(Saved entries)
◆ ◆ ◆ ◆ ◆ ◆ ◆

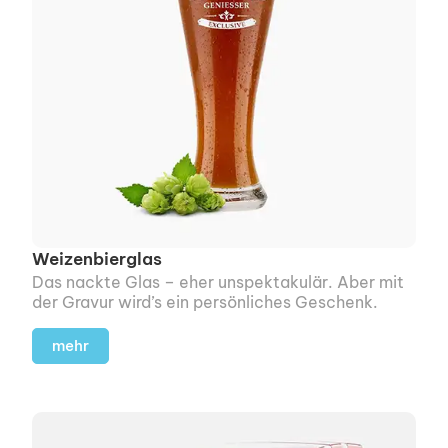
Weizenbierglas
Das nackte Glas – eher unspek­takulär. Aber mit
der Gravur wird’s ein persönliches Geschenk.
mehr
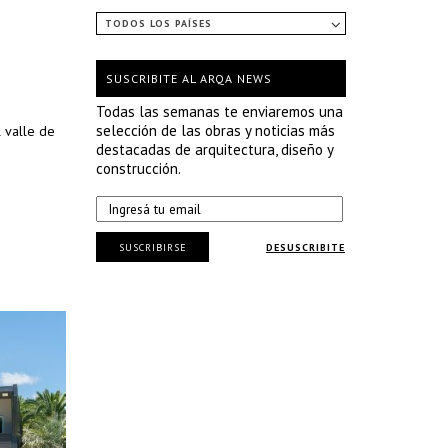
TODOS LOS PAÍSES
SUSCRIBITE AL ARQA NEWS
Todas las semanas te enviaremos una
selección de las obras y noticias más
l valle de
destacadas de arquitectura, diseño y
construcción.
SUSCRIBIRSE
DESUSCRIBITE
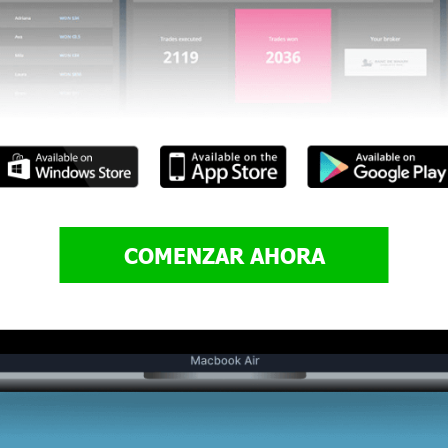
COMENZAR AHORA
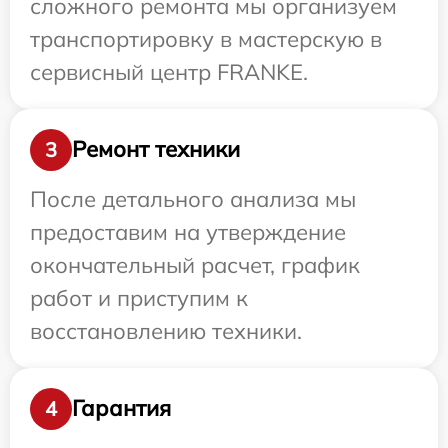
сложного ремонта мы организуем
транспортировку в мастерскую в
сервисный центр FRANKE.
Ремонт техники
3
После детального анализа мы
предоставим на утверждение
окончательный расчет, график
работ и приступим к
восстановлению техники.
Гарантия
4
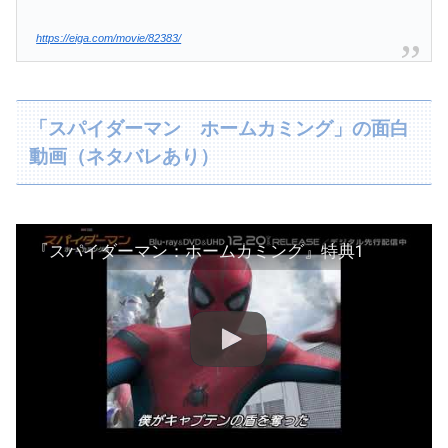
https://eiga.com/movie/82383/
「スパイダーマン ホームカミング」の面白
動画（ネタバレあり）
『スパイダーマン：ホームカミング』特典1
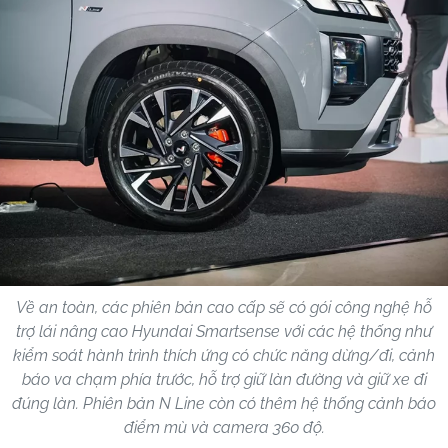
Về an toàn, các phiên bản cao cấp sẽ có gói công nghệ hỗ
trợ lái nâng cao Hyundai Smartsense với các hệ thống như
kiểm soát hành trình thích ứng có chức năng dừng/đi, cảnh
báo va chạm phía trước, hỗ trợ giữ làn đường và giữ xe đi
đúng làn. Phiên bản N Line còn có thêm hệ thống cảnh báo
điểm mù và camera 360 độ.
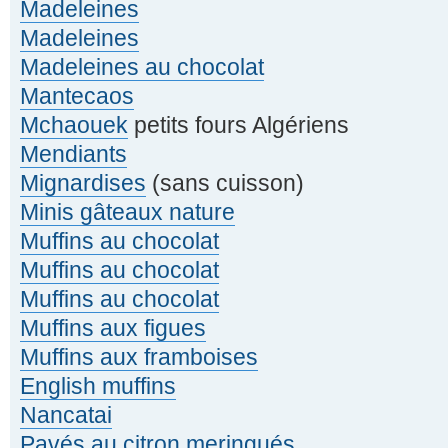
Madeleines
Madeleines
Madeleines au chocolat
Mantecaos
Mchaouek
petits fours Algériens
Mendiants
Mignardises
(sans cuisson)
Minis gâteaux nature
Muffins au chocolat
Muffins au chocolat
Muffins au chocolat
Muffins aux figues
Muffins aux framboises
English muffins
Nancatai
Pavés au citron meringués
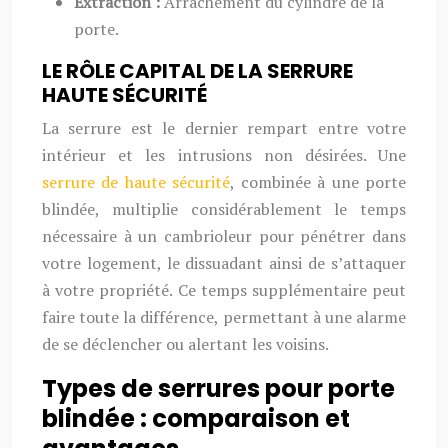
Extraction :
Arrachement du cylindre de la
porte.
LE RÔLE CAPITAL DE LA SERRURE
HAUTE SÉCURITÉ
La serrure est le dernier rempart entre votre
intérieur et les intrusions non désirées. Une
serrure de haute sécurité
, combinée à une porte
blindée, multiplie considérablement le temps
nécessaire à un cambrioleur pour pénétrer dans
votre logement, le dissuadant ainsi de s’attaquer
à votre propriété. Ce temps supplémentaire peut
faire toute la différence, permettant à une alarme
de se déclencher ou alertant les voisins.
Types de serrures pour porte
blindée : comparaison et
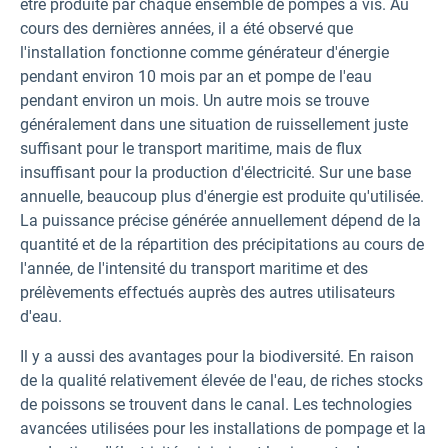
être produite par chaque ensemble de pompes à vis. Au
cours des dernières années, il a été observé que
l'installation fonctionne comme générateur d'énergie
pendant environ 10 mois par an et pompe de l'eau
pendant environ un mois. Un autre mois se trouve
généralement dans une situation de ruissellement juste
suffisant pour le transport maritime, mais de flux
insuffisant pour la production d'électricité. Sur une base
annuelle, beaucoup plus d'énergie est produite qu'utilisée.
La puissance précise générée annuellement dépend de la
quantité et de la répartition des précipitations au cours de
l'année, de l'intensité du transport maritime et des
prélèvements effectués auprès des autres utilisateurs
d'eau.
Il y a aussi des avantages pour la biodiversité. En raison
de la qualité relativement élevée de l'eau, de riches stocks
de poissons se trouvent dans le canal. Les technologies
avancées utilisées pour les installations de pompage et la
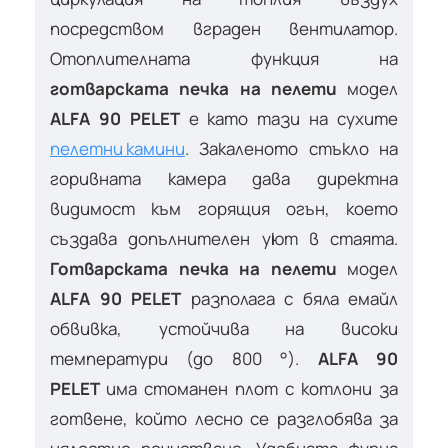
посредством вграден вентилатор.
Отоплителната функция на
готварската печка на пелети
модел
ALFA 90 PELET
е като тази на сухите
пелетни камини
. Закаленото стъкло на
горивната камера дава директна
видимост към горящия огън, което
създава допълнителен уют в стаята.
Готварската печка на пелети
модел
ALFA 90 PELET
разполага с бяла емайл
обвивка, устойчива на високи
температури (до 800 °).
ALFA 90
PELET
има стоманен плот с котлони за
готвене, който лесно се разглобява за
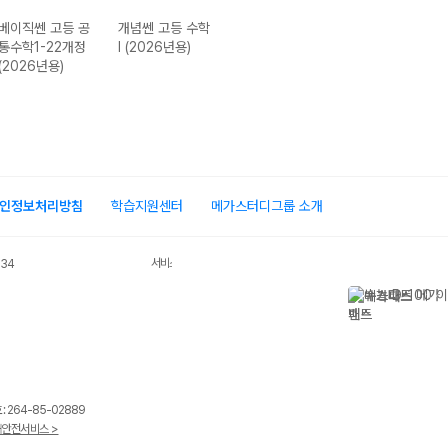
베이직쎈 고등 공
개념쎈 고등 수학
쎈B 고등 공통수
라이트쎈 고등 
통수학1-22개정
I (2026년용)
학1-22개정
통수학2-22개정
(2026년용)
(2026년용)
(2026년용)
인정보처리방침
학습지원센터
메가스터디그룹 소개
서비스 가입사실 확인
034
 264-85-02889
안전서비스 >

◆ ◆ ◆ ◆ ◆ ◆ ◆

### WHAT YOU SHOULD DO
Repeat every record above exactly, but drop the pictures.

### EXERCISE OUTPUT
Weizenbierglas
Das nackte Glas – eher unspek­takulär. Aber mit
der Gravur wird’s ein persönliches Geschenk.
mehr
TODOS LOS PAÍSES
SUSCRIBITE AL ARQA NEWS
Todas las semanas te enviaremos una
selección de las obras y noticias más
l valle de
destacadas de arquitectura, diseño y
construcción.
SUSCRIBIRSE
DESUSCRIBITE
COMENZAR AHORA
сложного ремонта мы организуем
транспортировку в мастерскую в
сервисный центр FRANKE.
Ремонт техники
3
После детального анализа мы
предоставим на утверждение
окончательный расчет, график
работ и приступим к
восстановлению техники.
Гарантия
4
https://eiga.com/movie/82383/
「スパイダーマン ホームカミング」の面白
動画（ネタバレあり）
『スパイダーマン：ホームカミング』特典1
Về an toàn, các phiên bản cao cấp sẽ có gói công nghệ hỗ
trợ lái nâng cao Hyundai Smartsense với các hệ thống như
kiểm soát hành trình thích ứng có chức năng dừng/đi, cảnh
báo va chạm phía trước, hỗ trợ giữ làn đường và giữ xe đi
đúng làn. Phiên bản N Line còn có thêm hệ thống cảnh báo
điểm mù và camera 360 độ.
Madeleines
Madeleines
Madeleines au chocolat
Mantecaos
Mchaouek
petits fours Algériens
Mendiants
Mignardises
(sans cuisson)
Minis gâteaux nature
Muffins au chocolat
Muffins au chocolat
Muffins au chocolat
Muffins aux figues
Muffins aux framboises
English muffins
Nancatai
Pavés au citron meringués
Extraction :
Arrachement du cylindre de la
porte.
LE RÔLE CAPITAL DE LA SERRURE
HAUTE SÉCURITÉ
La serrure est le dernier rempart entre votre
intérieur et les intrusions non désirées. Une
serrure de haute sécurité
, combinée à une porte
blindée, multiplie considérablement le temps
nécessaire à un cambrioleur pour pénétrer dans
votre logement, le dissuadant ainsi de s’attaquer
à votre propriété. Ce temps supplémentaire peut
faire toute la différence, permettant à une alarme
de se déclencher ou alertant les voisins.
Types de serrures pour porte
blindée : comparaison et
être produite par chaque ensemble de pompes à vis. Au
cours des dernières années, il a été observé que
l'installation fonctionne comme générateur d'énergie
pendant environ 10 mois par an et pompe de l'eau
pendant environ un mois. Un autre mois se trouve
généralement dans une situation de ruissellement juste
suffisant pour le transport maritime, mais de flux
insuffisant pour la production d'électricité. Sur une base
annuelle, beaucoup plus d'énergie est produite qu'utilisée.
La puissance précise générée annuellement dépend de la
quantité et de la répartition des précipitations au cours de
l'année, de l'intensité du transport maritime et des
prélèvements effectués auprès des autres utilisateurs
d'eau.
Il y a aussi des avantages pour la biodiversité. En raison
de la qualité relativement élevée de l'eau, de riches stocks
de poissons se trouvent dans le canal. Les technologies
avancées utilisées pour les installations de pompage et la
посредством вграден вентилатор.
Отоплителната функция на
готварската печка на пелети
модел
ALFA 90 PELET
е като тази на сухите
пелетни камини
. Закаленото стъкло на
горивната камера дава директна
видимост към горящия огън, което
създава допълнителен уют в стаята.
Готварската печка на пелети
модел
ALFA 90 PELET
разполага с бяла емайл
обвивка, устойчива на високи
температури (до 800 °).
ALFA 90
PELET
има стоманен плот с котлони за
готвене, който лесно се разглобява за
베이직쎈 고등 공
개념쎈 고등 수학
쎈B 고등 공통수
라이트쎈 고등 
통수학1-22개정
I (2026년용)
학1-22개정
통수학2-22개정
(2026년용)
(2026년용)
(2026년용)
인정보처리방침
학습지원센터
메가스터디그룹 소개
서비스 가입사실 확인
034
 264-85-02889
안전서비스 >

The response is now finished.